Porque mire que los habré visto veces con quebranto, y la última hace bien poco, cuando se nos fue mi santa y la dejamos bajo tierra. Mi Paco cogió flores del campo y apañó un ramito para cada uno, para él, y para mí. Y nos volvimos caminando los dos solinos. Al llegar al umbral, se quitó las alpargatas, les sacudió el barro y entró descalzo. La abuela no consiente, dijo. De barro, lo preciso. Y me miró quebrantado, con los ojos que me ha mirado hoy. Ojos de haber perdido algo, de haberlo perdido todo. Los mismos que me puso mi Catalina la primera vez que no quiso morirse, y no se murió.

Estaba muy malita, se iba en sangre después de alumbrar a mi hija. La fuerza la había gastado toda en echar a la criatura y ya no le quedaba ni mijita para contener la vida que se le escapaba. La perdía a borbotones, y cuando ya estaba escasa de ella, la partera le dijo a mi madre que había de tener resignación. Y mi madre me mandó a por don Matías. Tenía más poco salero ese cura, a mi santa le dio los óleos y a mí me dio una palmada en un hombro. Y se marchó antes de que nos enterásemos de que hubiera venido. Entonces fue cuando la Nina se quedó blanca blanca, más blanca que el alcanfor, y me miró con los ojos de haberlo perdido todo.

Consumidita se había quedado. Pero esa misma tarde, ya entrada, me dijo que no iba a morirse. Que no, que ella no se moría, que había ido al cielo y era muy azul muy azul, pero que no había visto a nadie conocido y que se había vuelto para atrás. Que no se moría. Que no. Y no se murió. Mi madre le puso a la niña en los brazos, y ella, la Catalina, sentenció que le íbamos a poner María Inmaculada de la Purísima Concepción, que como era bien largo, el bautizo le había de durar a don Matías por lo menos lo que se demoraba en decir el nombre. Así que lo dijo, que la extremaunción había sido muy sosa, y ella quería más ceremonia para su niña.

Digo. Claro que le pusimos María Inmaculada de la Purísima Concepción, digo que si se lo pusimos. Pero la llamábamos Inma.

Se parecía a la Catalina. Menudita ella, como un perdigoncino, y con la misma carita redonda. En el semblante sí tenían un punto de comparación, pero la Inma no tenía tanta guasa. En lo arisco, salió mi nieto a mi hija. Y en lo hosco. Y en lo ceñuda. La Inma no era tan lenguaraz, cuando la madre tenía ganas de charlantina, ella se daba media vuelta. Déjate de consejas, madre, le decía. Y a mi señora no le quedaba otra que contarme a mí lo que tenía ganas de contar.

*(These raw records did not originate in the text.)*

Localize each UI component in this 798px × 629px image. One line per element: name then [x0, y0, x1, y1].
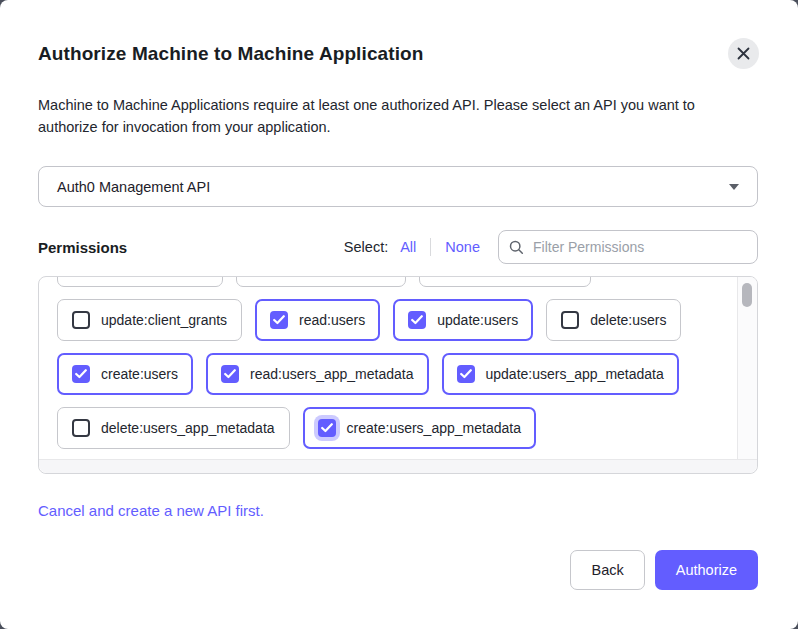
checkbox-unchecked[interactable]	[72, 311, 90, 329]
permission-chip-delete:users[interactable]: delete:users	[546, 299, 681, 341]
vertical-scrollbar-track[interactable]	[737, 277, 757, 460]
permission-chip-delete:users_app_metadata[interactable]: delete:users_app_metadata	[57, 407, 290, 449]
checkbox-checked[interactable]	[221, 365, 239, 383]
authorize-button[interactable]: Authorize	[655, 550, 758, 590]
permission-row: delete:users_app_metadatacreate:users_ap…	[57, 407, 738, 449]
permission-chip[interactable]	[419, 277, 591, 287]
api-select[interactable]: Auth0 Management API	[38, 166, 758, 207]
permissions-label: Permissions	[38, 239, 127, 256]
permissions-toolbar: Permissions Select: All None	[38, 230, 758, 264]
permission-row: update:client_grantsread:usersupdate:use…	[57, 299, 738, 341]
modal-description: Machine to Machine Applications require …	[38, 94, 728, 138]
permission-chip-label: read:users_app_metadata	[250, 366, 413, 382]
permission-chip-update:users[interactable]: update:users	[393, 299, 533, 341]
permission-chip-label: update:client_grants	[101, 312, 227, 328]
back-button[interactable]: Back	[570, 550, 644, 590]
chevron-down-icon	[729, 184, 739, 190]
page-title: Authorize Machine to Machine Application	[38, 43, 423, 65]
divider	[430, 238, 431, 256]
filter-permissions-box	[498, 230, 758, 264]
permission-chip-label: read:users	[299, 312, 365, 328]
checkbox-unchecked[interactable]	[72, 419, 90, 437]
permission-chip-label: update:users_app_metadata	[486, 366, 664, 382]
api-select-value: Auth0 Management API	[57, 179, 210, 195]
select-none-link[interactable]: None	[445, 239, 480, 255]
select-all-link[interactable]: All	[400, 239, 416, 255]
permission-chip-read:users_app_metadata[interactable]: read:users_app_metadata	[206, 353, 428, 395]
permission-chip-create:users[interactable]: create:users	[57, 353, 193, 395]
close-icon	[737, 47, 750, 60]
checkbox-checked[interactable]	[270, 311, 288, 329]
permission-chip[interactable]	[236, 277, 406, 287]
vertical-scrollbar-thumb[interactable]	[742, 283, 752, 307]
search-icon	[509, 240, 531, 255]
permission-chip-label: create:users	[101, 366, 178, 382]
permission-chip-label: delete:users	[590, 312, 666, 328]
permission-chip-label: create:users_app_metadata	[347, 420, 521, 436]
select-group: Select: All None	[344, 238, 480, 256]
permission-row: create:usersread:users_app_metadataupdat…	[57, 353, 738, 395]
permission-chip-read:users[interactable]: read:users	[255, 299, 380, 341]
permissions-scroll-area[interactable]: update:client_grantsread:usersupdate:use…	[38, 276, 758, 474]
cancel-create-api-link[interactable]: Cancel and create a new API first.	[38, 502, 264, 519]
checkbox-checked[interactable]	[457, 365, 475, 383]
permission-chip-update:users_app_metadata[interactable]: update:users_app_metadata	[442, 353, 679, 395]
select-caption: Select:	[344, 239, 388, 255]
authorize-modal: Authorize Machine to Machine Application…	[0, 0, 798, 629]
permissions-grid: update:client_grantsread:usersupdate:use…	[39, 277, 738, 460]
permission-chip[interactable]	[57, 277, 223, 287]
action-buttons: Back Authorize	[570, 550, 758, 590]
permission-chip-create:users_app_metadata[interactable]: create:users_app_metadata	[303, 407, 536, 449]
checkbox-unchecked[interactable]	[561, 311, 579, 329]
filter-permissions-input[interactable]	[531, 238, 747, 256]
permission-chip-update:client_grants[interactable]: update:client_grants	[57, 299, 242, 341]
permission-chip-label: update:users	[437, 312, 518, 328]
horizontal-scrollbar-track[interactable]	[39, 459, 757, 473]
permission-chip-label: delete:users_app_metadata	[101, 420, 275, 436]
permission-row	[57, 277, 738, 287]
checkbox-checked[interactable]	[318, 419, 336, 437]
close-button[interactable]	[728, 38, 759, 69]
checkbox-checked[interactable]	[72, 365, 90, 383]
checkbox-checked[interactable]	[408, 311, 426, 329]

Seria era, sí. Escurridiza y callada, de puro metidina para adentro. Y cuando le daba por hablar, soltaba unas sentencias que te dejaba más tieso que un ajo. De ahí que en plena agonía, se le ocurriera decir lo que dijo.

Madre, no fue el cielo lo que usted vio, que el cielo no es azul. Es marrón, marrón y rojo, como los barros que amasa padre para hacer botijos. Si no es marrón y rojo, me vuelvo para contárselo.

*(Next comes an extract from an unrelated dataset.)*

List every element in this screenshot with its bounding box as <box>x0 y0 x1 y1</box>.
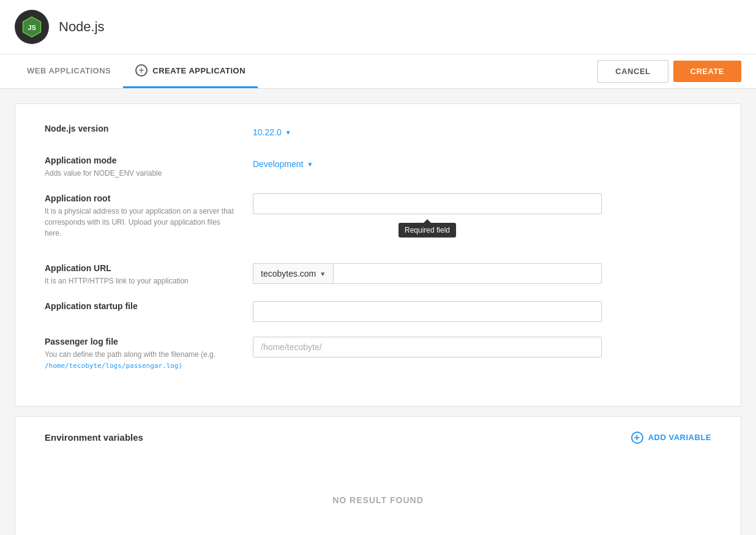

Marrón, marrón y rojo, le porfió a su madre que era el cielo. ¿Usted se lo puede creer, la ocurrencia? ¿Se lo puede creer, idea tan peregrina?

Yo me acerqué a mi hija, cuando el dolor de parir le descansó por un rato y mi madre y la Nina me dejaron entrar. Cuánto cuesta nacer, padre. Y cuánto cuesta morirse.

Y no volvió.

Y luego, cuando se ponía a llover, mi Catalina miraba para arriba. Ya está haciendo botijos la Inma, decía.